Page images and extracted text

■ ■ ■ ■ ■ ■ ■

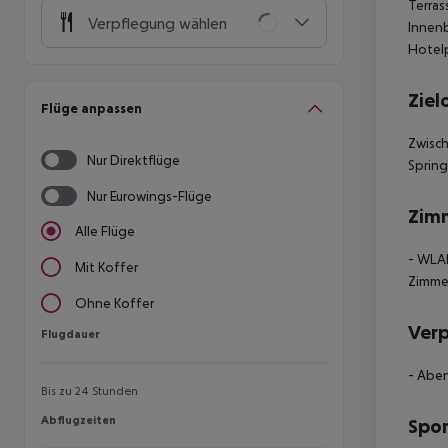
Terras
Verpflegung wählen
Innenb
Hotelp
Ziel
Flüge anpassen
Zwisch
Nur Direktflüge
Spring
Nur Eurowings-Flüge
Zim
Alle Flüge
- WLAN
Mit Koffer
Zimmer
Ohne Koffer
Ver
Flugdauer
Flugdauer
- Aben
Bis zu 24 Stunden
Abflugzeiten
Abflugzeiten
Spor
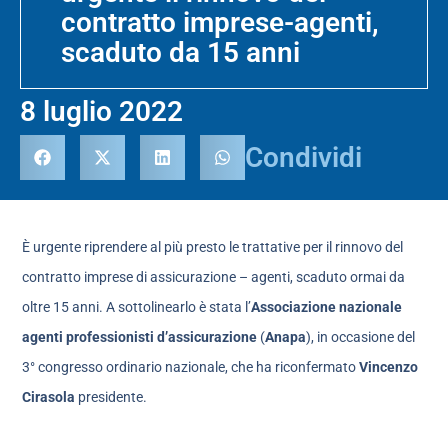
contratto imprese-agenti,
scaduto da 15 anni
8 luglio 2022
Condividi
È urgente riprendere al più presto le trattative per il rinnovo del
contratto imprese di assicurazione – agenti, scaduto ormai da
oltre 15 anni. A sottolinearlo è stata l’
Associazione nazionale
agenti professionisti d’assicurazione
(
Anapa
), in occasione del
3° congresso ordinario nazionale, che ha riconfermato
Vincenzo
Cirasola
presidente.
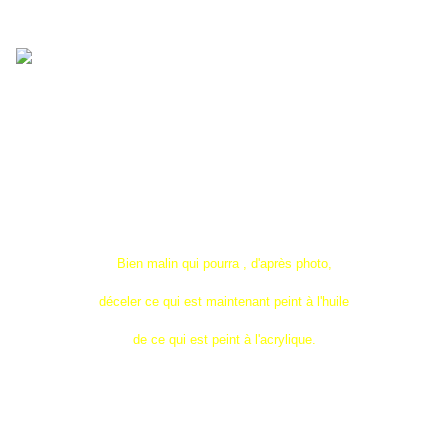
Bien malin qui pourra , d'après photo,
déceler ce qui est maintenant peint à l'huile
de ce qui est peint à l'acrylique.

■ ■ ■ ■ ■ ■ ■

Activity = Each line above is to be copied exactly, and the pictures are to be dropped.

Solved exercise =
Terras
Verpflegung wählen
Innenb
Hotelp
Ziel
Flüge anpassen
Zwisch
Nur Direktflüge
Spring
Nur Eurowings-Flüge
Zim
Alle Flüge
- WLAN
Mit Koffer
Zimmer
Ohne Koffer
Ver
Flugdauer
Flugdauer
- Aben
Bis zu 24 Stunden
Abflugzeiten
Abflugzeiten
Spor
contratto imprese-agenti,
scaduto da 15 anni
8 luglio 2022
Condividi
È urgente riprendere al più presto le trattative per il rinnovo del
contratto imprese di assicurazione – agenti, scaduto ormai da
oltre 15 anni. A sottolinearlo è stata l’
Associazione nazionale
agenti professionisti d’assicurazione
(
Anapa
), in occasione del
3° congresso ordinario nazionale, che ha riconfermato
Vincenzo
Cirasola
presidente.
Bien malin qui pourra , d'après photo,
déceler ce qui est maintenant peint à l'huile
de ce qui est peint à l'acrylique.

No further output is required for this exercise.